● **Goal of the exercise**
For this exercise, reproduce each entry below exactly, excluding pictures.

● **Provided entries**

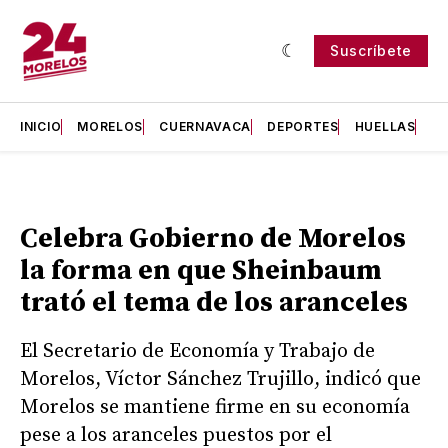
Suscríbete
INICIO
MORELOS
CUERNAVACA
DEPORTES
HUELLAS
H
Celebra Gobierno de Morelos
la forma en que Sheinbaum
trató el tema de los aranceles
El Secretario de Economía y Trabajo de
Morelos, Víctor Sánchez Trujillo, indicó que
Morelos se mantiene firme en su economía
pese a los aranceles puestos por el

● **Solution to this task**
Suscríbete
INICIO
MORELOS
CUERNAVACA
DEPORTES
HUELLAS
H
Celebra Gobierno de Morelos
la forma en que Sheinbaum
trató el tema de los aranceles
El Secretario de Economía y Trabajo de
Morelos, Víctor Sánchez Trujillo, indicó que
Morelos se mantiene firme en su economía
pese a los aranceles puestos por el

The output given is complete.